**Task instructions**. Copy the entries below exactly. Images do not belong in the copy.
------
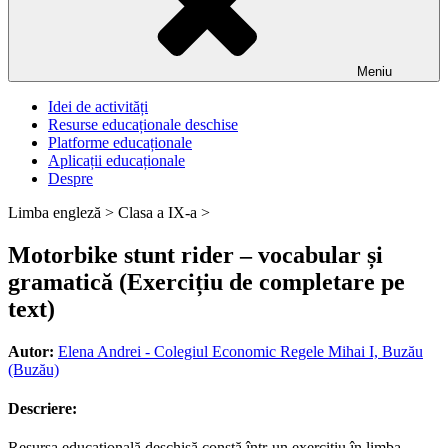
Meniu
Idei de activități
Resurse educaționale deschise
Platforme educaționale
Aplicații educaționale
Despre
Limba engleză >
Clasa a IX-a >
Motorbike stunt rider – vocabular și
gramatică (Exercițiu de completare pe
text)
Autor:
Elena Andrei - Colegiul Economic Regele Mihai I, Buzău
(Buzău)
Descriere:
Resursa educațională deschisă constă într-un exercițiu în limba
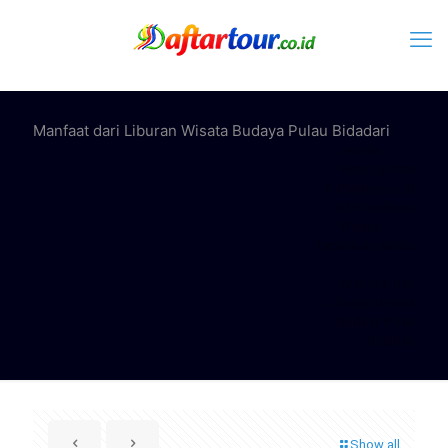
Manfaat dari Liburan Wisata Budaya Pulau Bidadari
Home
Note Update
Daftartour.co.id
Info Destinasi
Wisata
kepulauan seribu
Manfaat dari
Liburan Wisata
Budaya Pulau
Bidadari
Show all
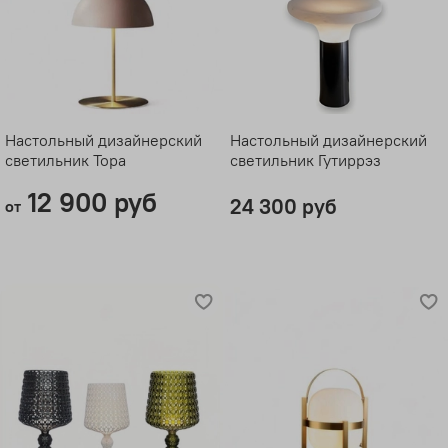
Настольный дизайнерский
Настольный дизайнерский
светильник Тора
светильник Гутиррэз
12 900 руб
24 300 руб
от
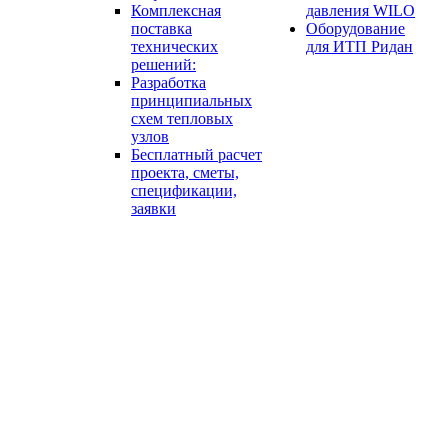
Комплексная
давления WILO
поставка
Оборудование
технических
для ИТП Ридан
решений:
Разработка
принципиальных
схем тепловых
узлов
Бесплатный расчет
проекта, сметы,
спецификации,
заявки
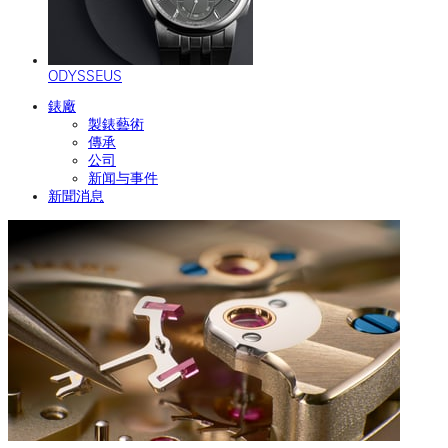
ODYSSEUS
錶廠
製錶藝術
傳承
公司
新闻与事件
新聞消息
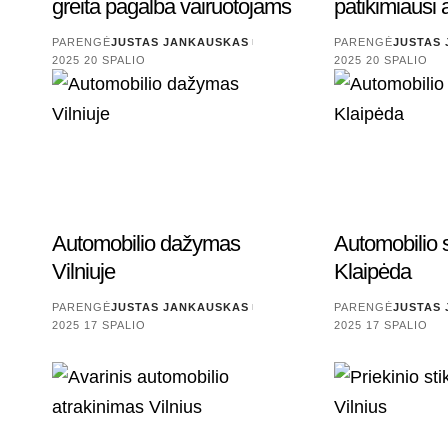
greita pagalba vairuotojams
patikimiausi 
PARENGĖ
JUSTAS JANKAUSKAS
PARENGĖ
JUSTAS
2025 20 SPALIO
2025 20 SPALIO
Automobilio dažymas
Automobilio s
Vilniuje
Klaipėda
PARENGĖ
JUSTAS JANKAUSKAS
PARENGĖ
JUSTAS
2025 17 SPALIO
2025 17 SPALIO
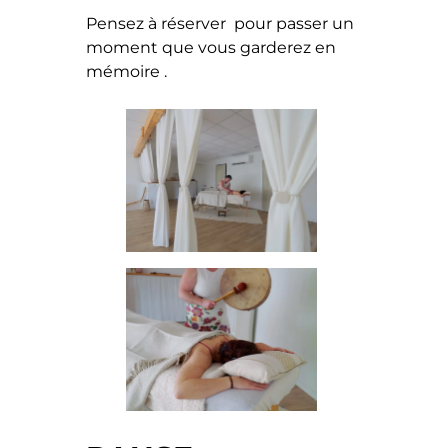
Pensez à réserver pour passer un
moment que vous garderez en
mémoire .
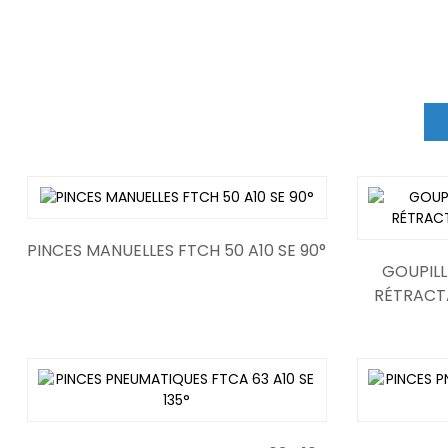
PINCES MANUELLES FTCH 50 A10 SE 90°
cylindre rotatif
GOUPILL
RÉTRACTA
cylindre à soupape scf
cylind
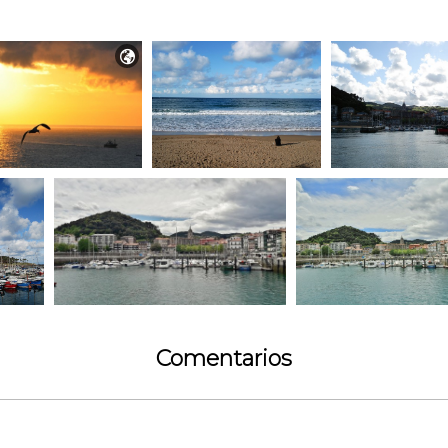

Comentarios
------
**Output**.
Meniu
Idei de activități
Resurse educaționale deschise
Platforme educaționale
Aplicații educaționale
Despre
Limba engleză >
Clasa a IX-a >
Motorbike stunt rider – vocabular și
gramatică (Exercițiu de completare pe
text)
Autor:
Elena Andrei - Colegiul Economic Regele Mihai I, Buzău
(Buzău)
Descriere:
Resursa educațională deschisă constă într-un exercițiu în limba
Manfaat dari Liburan Wisata Budaya Pulau Bidadari
Home
Note Update
Daftartour.co.id
Info Destinasi
Wisata
kepulauan seribu
Manfaat dari
Liburan Wisata
Budaya Pulau
Bidadari
Show all
Настольный дизайнерский
Настольный дизайнерский
светильник Тора
светильник Гутиррэз
12 900 руб
24 300 руб
от
Комплексная
давления WILO
поставка
Оборудование
технических
для ИТП Ридан
решений:
Разработка
принципиальных
схем тепловых
узлов
Бесплатный расчет
проекта, сметы,
спецификации,
заявки
ODYSSEUS
錶廠
製錶藝術
傳承
公司
新闻与事件
新聞消息
greita pagalba vairuotojams
patikimiausi 
PARENGĖ
JUSTAS JANKAUSKAS
PARENGĖ
JUSTAS
2025 20 SPALIO
2025 20 SPALIO
Automobilio dažymas
Automobilio s
Vilniuje
Klaipėda
PARENGĖ
JUSTAS JANKAUSKAS
PARENGĖ
JUSTAS
2025 17 SPALIO
2025 17 SPALIO
Pensez à réserver pour passer un
moment que vous garderez en
mémoire .
PINCES MANUELLES FTCH 50 A10 SE 90°
cylindre rotatif
GOUPILL
RÉTRACTA
cylindre à soupape scf
cylind

Comentarios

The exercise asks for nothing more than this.